Exercise materials: Begin

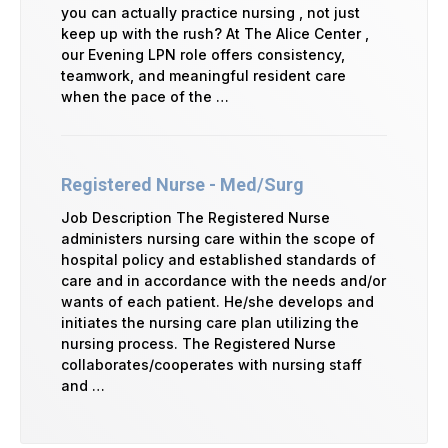
you can actually practice nursing , not just
keep up with the rush? At The Alice Center ,
our Evening LPN role offers consistency,
teamwork, and meaningful resident care
when the pace of the …
Registered Nurse - Med/Surg
Job Description The Registered Nurse
administers nursing care within the scope of
hospital policy and established standards of
care and in accordance with the needs and/or
wants of each patient. He/she develops and
initiates the nursing care plan utilizing the
nursing process. The Registered Nurse
collaborates/cooperates with nursing staff
and …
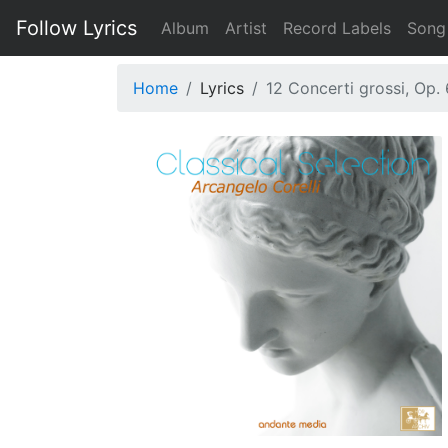
Follow Lyrics
Album
Artist
Record Labels
Song
Home
Lyrics
12 Concerti grossi, Op. 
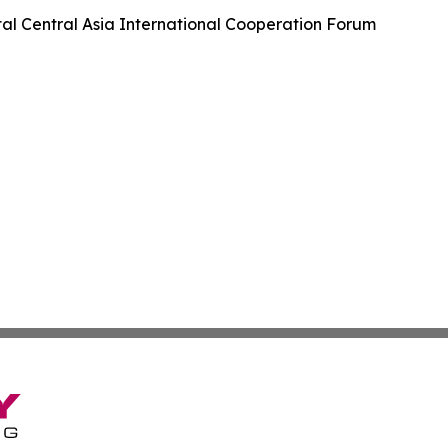
tal Central Asia International Cooperation Forum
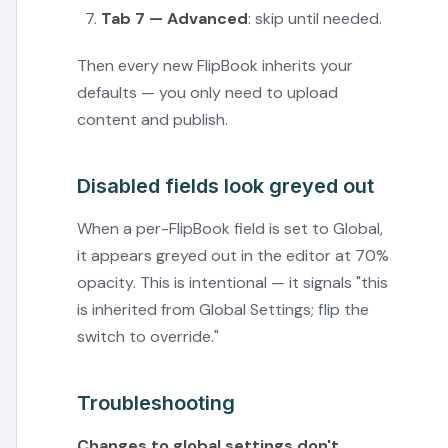
Tab 7 — Advanced
: skip until needed.
Then every new FlipBook inherits your
defaults — you only need to upload
content and publish.
Disabled fields look greyed out
When a per-FlipBook field is set to Global,
it appears greyed out in the editor at 70%
opacity. This is intentional — it signals "this
is inherited from Global Settings; flip the
switch to override."
Troubleshooting
Changes to global settings don't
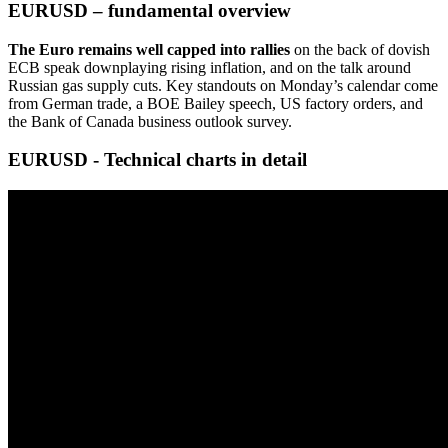
EURUSD – fundamental overview
The Euro remains well capped into rallies
on the back of dovish
ECB speak downplaying rising inflation, and on the talk around
Russian gas supply cuts. Key standouts on Monday’s calendar come
from German trade, a BOE Bailey speech, US factory orders, and
the Bank of Canada business outlook survey.
EURUSD - Technical charts in detail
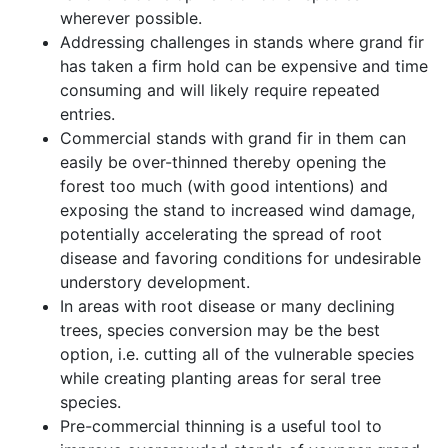
wherever possible.
Addressing challenges in stands where grand fir
has taken a firm hold can be expensive and time
consuming and will likely require repeated
entries.
Commercial stands with grand fir in them can
easily be over-thinned thereby opening the
forest too much (with good intentions) and
exposing the stand to increased wind damage,
potentially accelerating the spread of root
disease and favoring conditions for undesirable
understory development.
In areas with root disease or many declining
trees, species conversion may be the best
option, i.e. cutting all of the vulnerable species
while creating planting areas for seral tree
species.
Pre-commercial thinning is a useful tool to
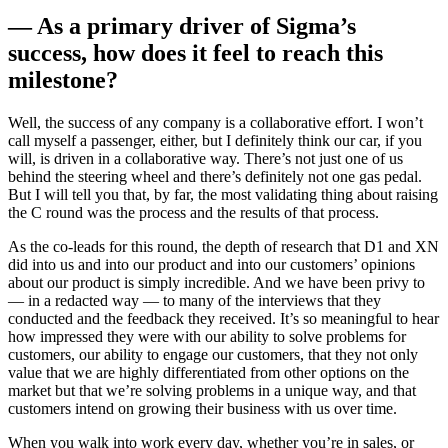
— As a primary driver of Sigma’s
success, how does it feel to reach this
milestone?
Well, the success of any company is a collaborative effort. I won’t
call myself a passenger, either, but I definitely think our car, if you
will, is driven in a collaborative way. There’s not just one of us
behind the steering wheel and there’s definitely not one gas pedal.
But I will tell you that, by far, the most validating thing about raising
the C round was the process and the results of that process.
As the co-leads for this round, the depth of research that D1 and XN
did into us and into our product and into our customers’ opinions
about our product is simply incredible. And we have been privy to
— in a redacted way — to many of the interviews that they
conducted and the feedback they received. It’s so meaningful to hear
how impressed they were with our ability to solve problems for
customers, our ability to engage our customers, that they not only
value that we are highly differentiated from other options on the
market but that we’re solving problems in a unique way, and that
customers intend on growing their business with us over time.
When you walk into work every day, whether you’re in sales, or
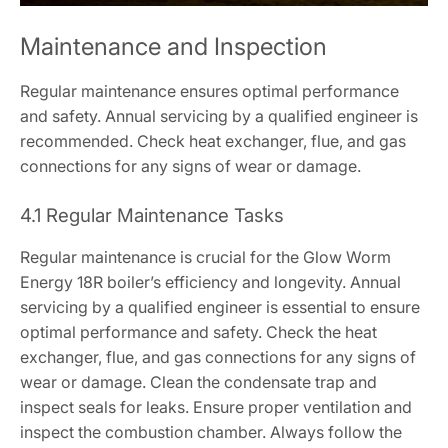
Maintenance and Inspection
Regular maintenance ensures optimal performance
and safety. Annual servicing by a qualified engineer is
recommended. Check heat exchanger, flue, and gas
connections for any signs of wear or damage.
4.1 Regular Maintenance Tasks
Regular maintenance is crucial for the Glow Worm
Energy 18R boiler’s efficiency and longevity. Annual
servicing by a qualified engineer is essential to ensure
optimal performance and safety. Check the heat
exchanger, flue, and gas connections for any signs of
wear or damage. Clean the condensate trap and
inspect seals for leaks. Ensure proper ventilation and
inspect the combustion chamber. Always follow the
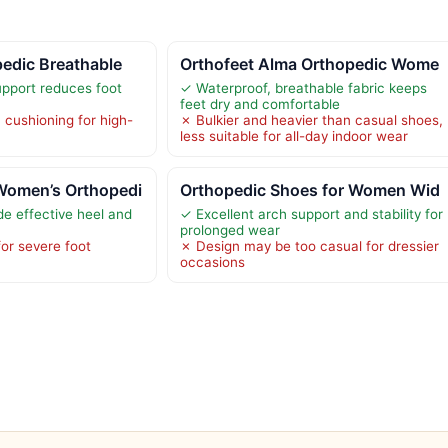
edic Breathable
Orthofeet Alma Orthopedic Wome
upport reduces foot
✓ Waterproof, breathable fabric keeps
feet dry and comfortable
cushioning for high-
✗ Bulkier and heavier than casual shoes,
less suitable for all-day indoor wear
Women’s Orthopedi
Orthopedic Shoes for Women Wid
de effective heel and
✓ Excellent arch support and stability for
prolonged wear
for severe foot
✗ Design may be too casual for dressier
occasions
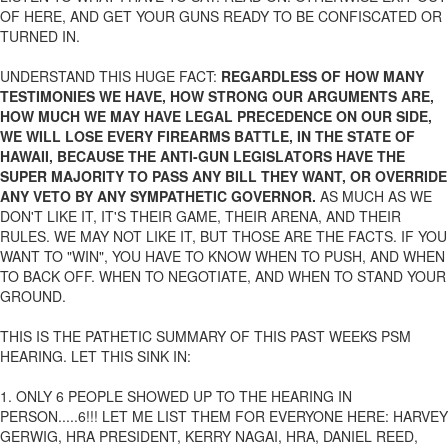
OF HERE, AND GET YOUR GUNS READY TO BE CONFISCATED OR
TURNED IN.
UNDERSTAND THIS HUGE FACT:
REGARDLESS OF HOW MANY
TESTIMONIES WE HAVE, HOW STRONG OUR ARGUMENTS ARE,
HOW MUCH WE MAY HAVE LEGAL PRECEDENCE ON OUR SIDE,
WE WILL LOSE EVERY FIREARMS BATTLE, IN THE STATE OF
HAWAII, BECAUSE THE ANTI-GUN LEGISLATORS HAVE THE
SUPER MAJORITY TO PASS ANY BILL THEY WANT, OR OVERRIDE
ANY VETO BY ANY SYMPATHETIC GOVERNOR.
AS MUCH AS WE
DON'T LIKE IT, IT'S THEIR GAME, THEIR ARENA, AND THEIR
RULES. WE MAY NOT LIKE IT, BUT THOSE ARE THE FACTS. IF YOU
WANT TO "WIN", YOU HAVE TO KNOW WHEN TO PUSH, AND WHEN
TO BACK OFF. WHEN TO NEGOTIATE, AND WHEN TO STAND YOUR
GROUND.
THIS IS THE PATHETIC SUMMARY OF THIS PAST WEEKS PSM
HEARING. LET THIS SINK IN:
1. ONLY 6 PEOPLE SHOWED UP TO THE HEARING IN
PERSON.....6!!! LET ME LIST THEM FOR EVERYONE HERE: HARVEY
GERWIG, HRA PRESIDENT, KERRY NAGAI, HRA, DANIEL REED,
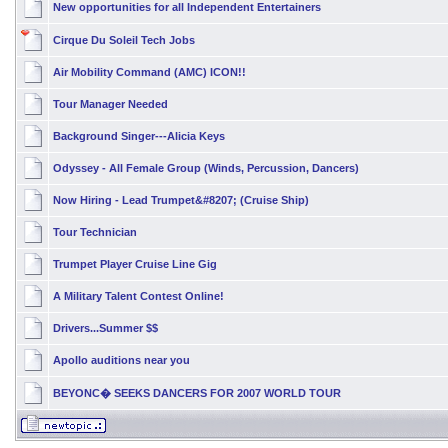
New opportunities for all Independent Entertainers
Cirque Du Soleil Tech Jobs
Air Mobility Command (AMC) ICON!!
Tour Manager Needed
Background Singer---Alicia Keys
Odyssey - All Female Group (Winds, Percussion, Dancers)
Now Hiring - Lead Trumpet&#8207; (Cruise Ship)
Tour Technician
Trumpet Player Cruise Line Gig
A Military Talent Contest Online!
Drivers...Summer $$
Apollo auditions near you
BEYONC� SEEKS DANCERS FOR 2007 WORLD TOUR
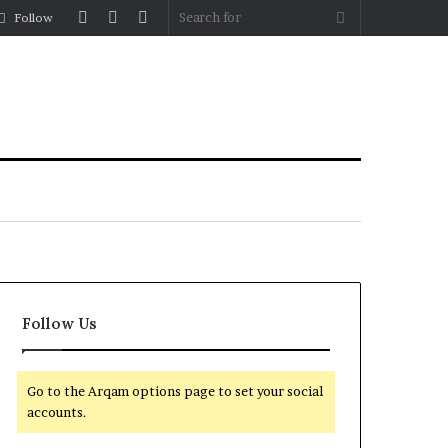
Log
Random
Sidebar
Search
Follow
In
Article
for
Follow Us
Go to the Arqam options page to set your social
accounts.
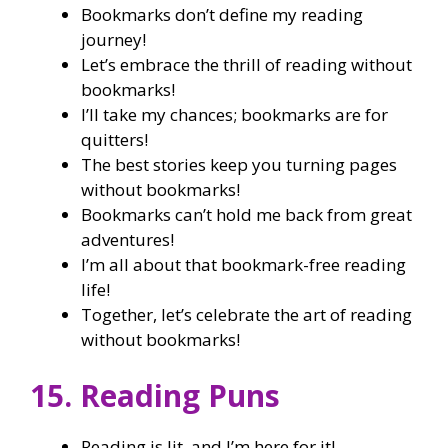
Bookmarks don’t define my reading
journey!
Let’s embrace the thrill of reading without
bookmarks!
I’ll take my chances; bookmarks are for
quitters!
The best stories keep you turning pages
without bookmarks!
Bookmarks can’t hold me back from great
adventures!
I’m all about that bookmark-free reading
life!
Together, let’s celebrate the art of reading
without bookmarks!
15. Reading Puns
Reading is lit, and I’m here for it!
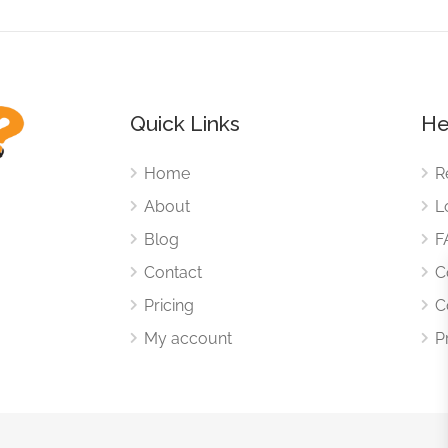
Quick Links
He
Home
R
About
L
Blog
F
Contact
C
Pricing
C
My account
P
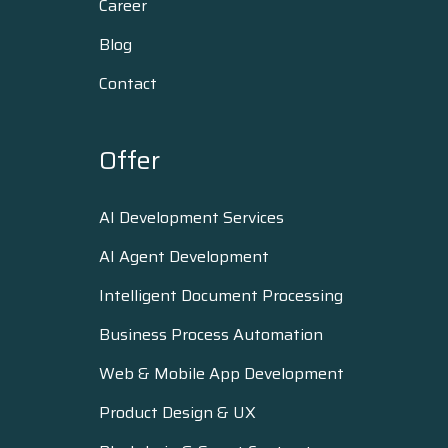
Career
Blog
Contact
Offer
AI Development Services
AI Agent Development
Intelligent Document Processing
Business Process Automation
Web & Mobile App Development
Product Design & UX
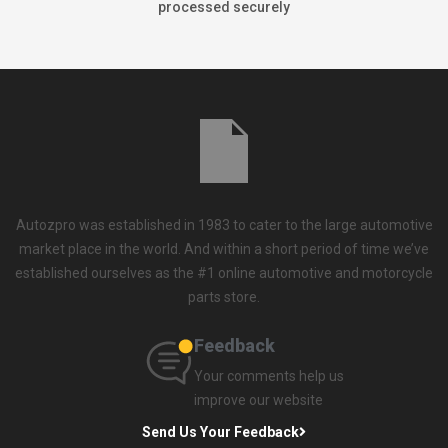
processed securely
Autozpro was established in 1983 to cater to the large automotive
market place in the world. And within a short period of time we’ve
established ourselves as the #1 online automotive and motorcycle
parts store.
Feedback
Your comments help us
improve our website
Send Us Your Feedback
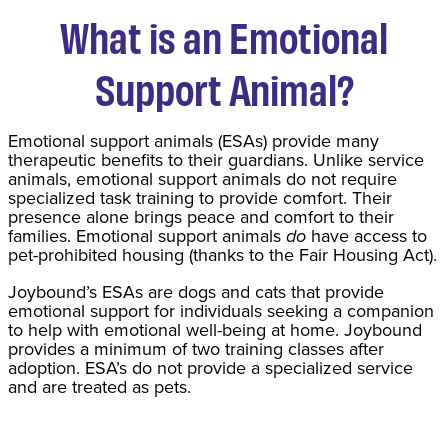
What is an Emotional
Support Animal?
Emotional support animals (ESAs) provide many
therapeutic benefits to their guardians. Unlike service
animals, emotional support animals do not require
specialized task training to provide comfort. Their
presence alone brings peace and comfort to their
families. Emotional support animals
do
have access to
pet-prohibited housing (thanks to the Fair Housing Act).
Joybound’s ESAs are dogs and cats that provide
emotional support for individuals seeking a companion
to help with emotional well-being at home. Joybound
provides a minimum of two training classes after
adoption. ESA’s do not provide a specialized service
and are treated as pets.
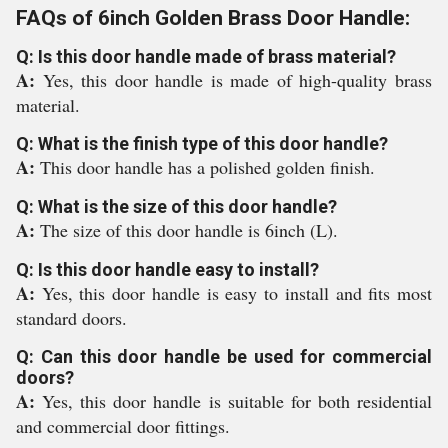
FAQs of 6inch Golden Brass Door Handle:
Q: Is this door handle made of brass material?
A:
Yes, this door handle is made of high-quality brass
material.
Q: What is the finish type of this door handle?
A:
This door handle has a polished golden finish.
Q: What is the size of this door handle?
A:
The size of this door handle is 6inch (L).
Q: Is this door handle easy to install?
A:
Yes, this door handle is easy to install and fits most
standard doors.
Q: Can this door handle be used for commercial
doors?
A:
Yes, this door handle is suitable for both residential
and commercial door fittings.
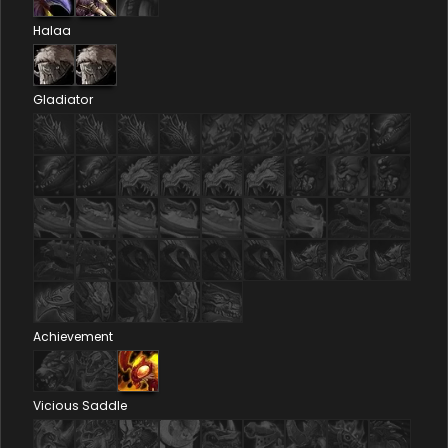
Halaa
Gladiator
Achievement
Vicious Saddle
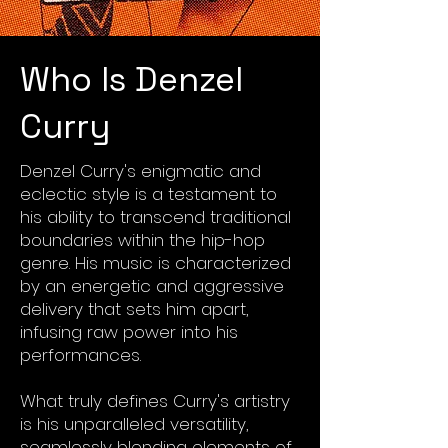
Who Is Denzel
Curry
Denzel Curry's enigmatic and
eclectic style is a testament to
his ability to transcend traditional
boundaries within the hip-hop
genre. His music is characterized
by an energetic and aggressive
delivery that sets him apart,
infusing raw power into his
performances.
What truly defines Curry's artistry
is his unparalleled versatility,
seamlessly blending elements of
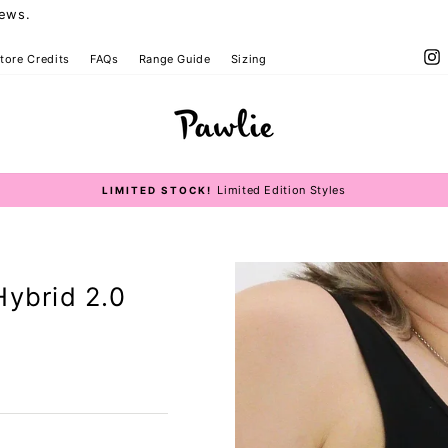
iews.
I
tore Credits
FAQs
Range Guide
Sizing
op Size Guide
Limited Edition Styles
LIMITED STOCK!
Pause
slideshow
Hybrid 2.0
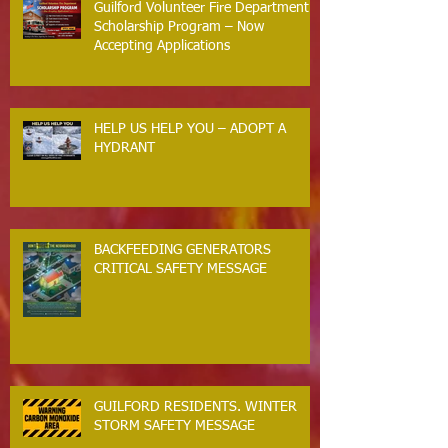
Guilford Volunteer Fire Department
Scholarship Program – Now
Accepting Applications
HELP US HELP YOU – ADOPT A
HYDRANT
BACKFEEDING GENERATORS
CRITICAL SAFETY MESSAGE
GUILFORD RESIDENTS. WINTER
STORM SAFETY MESSAGE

Exercise materials: End

What is expected:
Your copy should hold only the lines above from the one containing "AS MUCH AS WE" through the one containing "Air Mobility Command (AMC) ICON!!", exactly as written and free of pictures.

Exercise solution:
AS MUCH AS WE
DON'T LIKE IT, IT'S THEIR GAME, THEIR ARENA, AND THEIR
RULES. WE MAY NOT LIKE IT, BUT THOSE ARE THE FACTS. IF YOU
WANT TO "WIN", YOU HAVE TO KNOW WHEN TO PUSH, AND WHEN
TO BACK OFF. WHEN TO NEGOTIATE, AND WHEN TO STAND YOUR
GROUND.
THIS IS THE PATHETIC SUMMARY OF THIS PAST WEEKS PSM
HEARING. LET THIS SINK IN:
1. ONLY 6 PEOPLE SHOWED UP TO THE HEARING IN
PERSON.....6!!! LET ME LIST THEM FOR EVERYONE HERE: HARVEY
GERWIG, HRA PRESIDENT, KERRY NAGAI, HRA, DANIEL REED,
New opportunities for all Independent Entertainers
Cirque Du Soleil Tech Jobs
Air Mobility Command (AMC) ICON!!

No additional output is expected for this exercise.